2018年12月8日。
宿儺復活から、ちょうど一ヵ月が経過していた。
今,呪術界は——完全に,詰んでいた。
五条悟。
現代最強の術師にして、ただ一人の希望。
その存在は、いまだ封印されたまま。
獄門疆《表》は、依然として羂索の手中。
一方、獄門疆《裏》は天元が確保していたものの,
開く手段は、どこにも存在しなかった。
本来、獄門疆を破壊できるとされる呪具は、
ふたつあった。
《天逆鉾》——あらゆる術式を強制解除する。
《黒縄》──あらゆる術式を乱す。
だが──どちらも、もはやこの世には存在しない。
天逆鉾は、過去に伏黒甚爾が使用し、五条悟と激突。
その後、危険視した五条本人の手によって、
破壊もしくは封印された。
黒縄は、百鬼夜行の折に,
ミゲルが五条悟の足止め戦にて使用。
だが数十分の戦闘の末,
五条の術式に耐えきれず、完全に焼き切れた。
再生産は理論上は“可能”。
だが、そのためにはミゲルの故郷の術師が、
数十年かけて編み上げる必要がある。
つまり。
呪具による封印解除の可能性は、全滅した。
そして、獄門疆を破壊できる術式の持ち主は,
誰もいない。
残された唯一の方法。
それは、羂索から《表》を奪還すること。
だが、それはあまりに現実的ではなかった。
虎杖悠仁──死。
乙骨憂太──死。
脹相──死。
伏黒恵──依然として、宿儺に肉体を乗っ取られたまま。
残されたのは,
最後の特級術師、九十九由基のみ。
その彼女ですら、打倒羂索の勝算は、
天元にすら「薄い」と言わしめるほど。
呪術界は、戦力を失いすぎた。
10月19日。
真人による,メカ丸(与幸吉)殺害。
10月31日。
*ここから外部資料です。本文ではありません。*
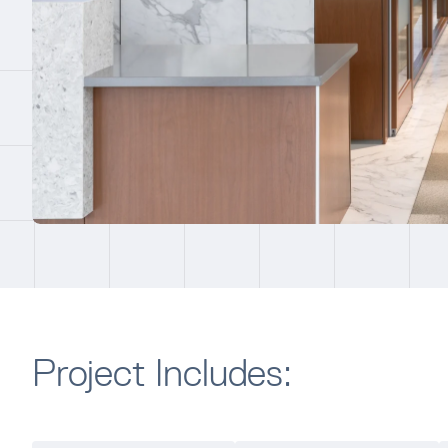
Project Includes:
渋谷事変。
特級呪霊たちと羂索による,五条悟封印。
漏瑚による、禪院直毘人殺害。
真人による、七海建人殺害。
釘崎野薔薇———昏睡状態。
東堂葵──左腕消失。
宿儺による《伏魔御厨子》展開での大量虐殺。
狗巻棘──左腕喪失。
羂索による,渋谷での,呪霊大量放出。
11月6日。
楽巌寺嘉伸、夜蛾正道を処刑。
11月8日。
祈月による,脹相殺害。
宿儺の完全復活。
宿儺による《伏魔御厨子》展開での
虎杖悠仁,乙骨憂太、伊地知潔高殺害,及び大量虐殺。
11月12日。
禪院真希による,禪院家壊滅。
そして今。
12月8日。
状況は一切改善されず——
悪化の一途を辿っていた。
宿儺。
羂索。
裏梅。
加えて、未だ消息の知れぬ呪霊・祈月と真人。
希望と呼べる光は、もはや存在しない。
天元でさえ、沈黙するほどの絶望。
──呪術界は、再起不能であった。